[Entries taken from a collection]
>>>

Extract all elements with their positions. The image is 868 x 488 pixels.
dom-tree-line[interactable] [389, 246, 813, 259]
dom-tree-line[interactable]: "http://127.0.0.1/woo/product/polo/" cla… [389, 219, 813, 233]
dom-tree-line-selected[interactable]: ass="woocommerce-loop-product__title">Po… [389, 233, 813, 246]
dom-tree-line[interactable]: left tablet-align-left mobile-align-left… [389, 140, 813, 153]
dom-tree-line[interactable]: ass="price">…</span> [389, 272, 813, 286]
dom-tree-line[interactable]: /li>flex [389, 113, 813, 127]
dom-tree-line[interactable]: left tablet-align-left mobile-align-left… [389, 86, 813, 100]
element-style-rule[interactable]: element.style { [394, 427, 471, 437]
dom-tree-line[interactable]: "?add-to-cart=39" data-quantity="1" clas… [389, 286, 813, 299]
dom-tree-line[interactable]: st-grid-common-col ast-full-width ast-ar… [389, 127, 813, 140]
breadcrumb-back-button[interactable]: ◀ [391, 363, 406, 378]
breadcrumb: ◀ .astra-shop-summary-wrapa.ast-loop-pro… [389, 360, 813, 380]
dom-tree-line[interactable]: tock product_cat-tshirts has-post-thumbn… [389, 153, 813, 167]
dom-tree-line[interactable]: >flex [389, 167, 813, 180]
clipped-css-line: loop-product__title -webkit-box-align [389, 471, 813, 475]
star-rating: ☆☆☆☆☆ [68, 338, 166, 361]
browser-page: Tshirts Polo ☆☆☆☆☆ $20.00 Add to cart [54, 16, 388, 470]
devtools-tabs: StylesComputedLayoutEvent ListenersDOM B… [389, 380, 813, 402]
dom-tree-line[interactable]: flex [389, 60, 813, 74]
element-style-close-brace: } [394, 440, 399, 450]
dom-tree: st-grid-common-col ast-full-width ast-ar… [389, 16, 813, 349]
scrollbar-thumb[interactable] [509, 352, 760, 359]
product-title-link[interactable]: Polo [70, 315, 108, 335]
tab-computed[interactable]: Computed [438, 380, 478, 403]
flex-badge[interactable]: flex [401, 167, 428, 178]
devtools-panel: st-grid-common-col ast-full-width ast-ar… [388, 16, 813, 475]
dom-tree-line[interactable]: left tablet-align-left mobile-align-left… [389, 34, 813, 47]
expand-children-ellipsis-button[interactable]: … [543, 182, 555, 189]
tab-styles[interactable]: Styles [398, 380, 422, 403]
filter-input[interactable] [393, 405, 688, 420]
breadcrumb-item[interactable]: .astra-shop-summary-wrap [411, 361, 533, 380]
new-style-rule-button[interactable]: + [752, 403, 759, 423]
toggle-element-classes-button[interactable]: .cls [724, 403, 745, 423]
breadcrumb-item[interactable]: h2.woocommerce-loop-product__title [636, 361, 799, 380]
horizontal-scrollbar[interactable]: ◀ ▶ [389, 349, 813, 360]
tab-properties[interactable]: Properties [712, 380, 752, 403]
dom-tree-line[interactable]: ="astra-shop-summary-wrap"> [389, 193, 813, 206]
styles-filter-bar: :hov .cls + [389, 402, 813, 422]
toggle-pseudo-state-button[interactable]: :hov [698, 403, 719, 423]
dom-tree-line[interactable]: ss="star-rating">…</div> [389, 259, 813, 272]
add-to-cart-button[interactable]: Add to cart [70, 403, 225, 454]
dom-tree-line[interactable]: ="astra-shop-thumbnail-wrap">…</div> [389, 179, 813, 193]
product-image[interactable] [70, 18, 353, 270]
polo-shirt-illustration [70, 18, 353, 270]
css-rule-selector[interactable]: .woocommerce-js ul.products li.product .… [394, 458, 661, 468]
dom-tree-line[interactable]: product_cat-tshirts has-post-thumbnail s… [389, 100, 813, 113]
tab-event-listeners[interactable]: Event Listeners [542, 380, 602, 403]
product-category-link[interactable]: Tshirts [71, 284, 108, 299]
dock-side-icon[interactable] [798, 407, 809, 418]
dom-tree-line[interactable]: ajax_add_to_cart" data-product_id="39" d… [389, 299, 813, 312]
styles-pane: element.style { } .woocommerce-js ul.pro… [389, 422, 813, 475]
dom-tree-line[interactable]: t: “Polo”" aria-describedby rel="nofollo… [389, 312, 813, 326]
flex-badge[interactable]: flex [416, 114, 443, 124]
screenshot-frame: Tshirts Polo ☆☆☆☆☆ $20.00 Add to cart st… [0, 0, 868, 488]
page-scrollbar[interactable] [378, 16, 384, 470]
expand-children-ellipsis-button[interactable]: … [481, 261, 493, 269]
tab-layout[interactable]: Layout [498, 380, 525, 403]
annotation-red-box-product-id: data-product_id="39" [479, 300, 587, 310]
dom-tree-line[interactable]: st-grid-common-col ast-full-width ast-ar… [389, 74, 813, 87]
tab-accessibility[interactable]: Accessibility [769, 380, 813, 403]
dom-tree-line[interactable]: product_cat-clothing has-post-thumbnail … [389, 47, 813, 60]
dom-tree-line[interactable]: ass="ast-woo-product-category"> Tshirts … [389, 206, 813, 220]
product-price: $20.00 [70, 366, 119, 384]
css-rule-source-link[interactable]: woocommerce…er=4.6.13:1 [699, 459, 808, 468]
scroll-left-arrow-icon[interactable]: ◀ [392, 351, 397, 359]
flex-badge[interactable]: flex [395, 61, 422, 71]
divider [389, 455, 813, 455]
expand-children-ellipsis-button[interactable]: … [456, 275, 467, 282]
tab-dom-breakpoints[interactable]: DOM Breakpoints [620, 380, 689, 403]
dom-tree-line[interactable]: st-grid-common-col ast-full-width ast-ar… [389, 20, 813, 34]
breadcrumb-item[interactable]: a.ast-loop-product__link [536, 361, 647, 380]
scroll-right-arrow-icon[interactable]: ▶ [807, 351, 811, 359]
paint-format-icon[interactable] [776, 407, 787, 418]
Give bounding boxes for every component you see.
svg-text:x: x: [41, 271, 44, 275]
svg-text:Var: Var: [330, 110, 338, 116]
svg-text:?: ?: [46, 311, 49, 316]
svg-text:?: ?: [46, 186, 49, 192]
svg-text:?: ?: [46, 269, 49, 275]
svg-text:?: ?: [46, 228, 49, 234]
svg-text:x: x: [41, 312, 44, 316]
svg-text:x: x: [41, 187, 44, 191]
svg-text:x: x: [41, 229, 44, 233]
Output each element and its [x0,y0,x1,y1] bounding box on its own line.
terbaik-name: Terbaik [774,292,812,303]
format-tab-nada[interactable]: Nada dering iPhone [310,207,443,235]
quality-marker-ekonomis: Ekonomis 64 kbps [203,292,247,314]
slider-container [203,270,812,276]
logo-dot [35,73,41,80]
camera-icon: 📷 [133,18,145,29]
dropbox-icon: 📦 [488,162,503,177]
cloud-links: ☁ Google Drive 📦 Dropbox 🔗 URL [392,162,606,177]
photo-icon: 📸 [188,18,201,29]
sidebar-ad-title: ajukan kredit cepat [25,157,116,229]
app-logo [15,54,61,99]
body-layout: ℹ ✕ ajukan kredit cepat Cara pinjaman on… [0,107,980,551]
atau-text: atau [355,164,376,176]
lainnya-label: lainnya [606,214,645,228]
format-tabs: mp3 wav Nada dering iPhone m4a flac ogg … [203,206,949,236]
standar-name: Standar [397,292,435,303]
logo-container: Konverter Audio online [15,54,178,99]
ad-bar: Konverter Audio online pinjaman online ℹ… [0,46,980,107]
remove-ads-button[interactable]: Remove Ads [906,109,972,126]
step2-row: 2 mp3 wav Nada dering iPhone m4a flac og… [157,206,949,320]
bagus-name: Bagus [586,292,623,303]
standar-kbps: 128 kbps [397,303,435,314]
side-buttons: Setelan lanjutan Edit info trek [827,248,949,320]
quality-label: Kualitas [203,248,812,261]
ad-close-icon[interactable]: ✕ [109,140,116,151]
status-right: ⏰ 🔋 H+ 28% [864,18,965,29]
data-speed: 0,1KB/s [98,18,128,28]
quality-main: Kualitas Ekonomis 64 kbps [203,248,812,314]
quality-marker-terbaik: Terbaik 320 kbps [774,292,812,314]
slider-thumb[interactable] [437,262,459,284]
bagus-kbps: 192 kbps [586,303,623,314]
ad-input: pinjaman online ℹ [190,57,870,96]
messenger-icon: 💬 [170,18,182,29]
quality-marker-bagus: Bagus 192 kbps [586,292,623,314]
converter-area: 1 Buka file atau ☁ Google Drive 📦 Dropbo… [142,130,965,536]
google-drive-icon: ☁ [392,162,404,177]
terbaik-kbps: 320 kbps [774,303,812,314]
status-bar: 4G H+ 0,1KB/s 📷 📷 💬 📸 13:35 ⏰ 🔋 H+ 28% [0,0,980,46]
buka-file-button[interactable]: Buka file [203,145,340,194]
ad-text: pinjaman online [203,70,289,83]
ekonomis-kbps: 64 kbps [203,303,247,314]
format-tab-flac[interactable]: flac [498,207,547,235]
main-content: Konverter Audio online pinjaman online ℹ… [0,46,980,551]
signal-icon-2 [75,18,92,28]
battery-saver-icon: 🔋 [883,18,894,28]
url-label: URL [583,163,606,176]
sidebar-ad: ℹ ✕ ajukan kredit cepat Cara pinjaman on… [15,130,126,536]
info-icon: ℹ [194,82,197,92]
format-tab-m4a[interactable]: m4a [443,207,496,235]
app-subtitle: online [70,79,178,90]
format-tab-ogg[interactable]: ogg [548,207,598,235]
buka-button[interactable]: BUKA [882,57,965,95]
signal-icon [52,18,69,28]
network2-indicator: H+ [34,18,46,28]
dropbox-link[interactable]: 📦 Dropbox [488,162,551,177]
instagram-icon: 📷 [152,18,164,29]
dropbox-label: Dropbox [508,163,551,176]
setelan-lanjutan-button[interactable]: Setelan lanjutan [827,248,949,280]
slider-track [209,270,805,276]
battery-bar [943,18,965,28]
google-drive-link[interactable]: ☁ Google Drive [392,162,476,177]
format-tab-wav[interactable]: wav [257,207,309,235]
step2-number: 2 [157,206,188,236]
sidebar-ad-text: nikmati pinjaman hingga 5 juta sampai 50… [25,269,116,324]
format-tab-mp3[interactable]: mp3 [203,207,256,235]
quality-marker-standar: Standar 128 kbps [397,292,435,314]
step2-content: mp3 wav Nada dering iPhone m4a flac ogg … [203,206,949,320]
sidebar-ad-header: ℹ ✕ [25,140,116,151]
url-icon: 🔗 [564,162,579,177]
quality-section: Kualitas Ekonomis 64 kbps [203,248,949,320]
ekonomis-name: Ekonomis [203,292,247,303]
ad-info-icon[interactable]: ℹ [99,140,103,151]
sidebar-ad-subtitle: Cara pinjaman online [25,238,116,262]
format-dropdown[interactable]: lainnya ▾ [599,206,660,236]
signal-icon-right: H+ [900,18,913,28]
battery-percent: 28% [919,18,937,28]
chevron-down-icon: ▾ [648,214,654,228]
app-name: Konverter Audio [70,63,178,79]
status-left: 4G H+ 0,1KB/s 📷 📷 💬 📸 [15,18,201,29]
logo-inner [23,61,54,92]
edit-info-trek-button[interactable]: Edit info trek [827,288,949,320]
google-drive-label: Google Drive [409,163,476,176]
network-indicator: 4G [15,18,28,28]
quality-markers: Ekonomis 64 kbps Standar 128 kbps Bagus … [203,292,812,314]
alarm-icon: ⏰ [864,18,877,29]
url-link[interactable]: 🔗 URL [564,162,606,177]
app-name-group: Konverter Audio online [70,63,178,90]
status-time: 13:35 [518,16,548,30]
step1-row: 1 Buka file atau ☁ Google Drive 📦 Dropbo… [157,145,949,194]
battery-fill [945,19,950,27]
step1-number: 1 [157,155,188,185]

<<<

- **Work to complete**:
From the entries above, extract every line where the word "page" appears.

- **Exercise result**:
browser-page: Tshirts Polo ☆☆☆☆☆ $20.00 Add to cart [54, 16, 388, 470]
page-scrollbar[interactable] [378, 16, 384, 470]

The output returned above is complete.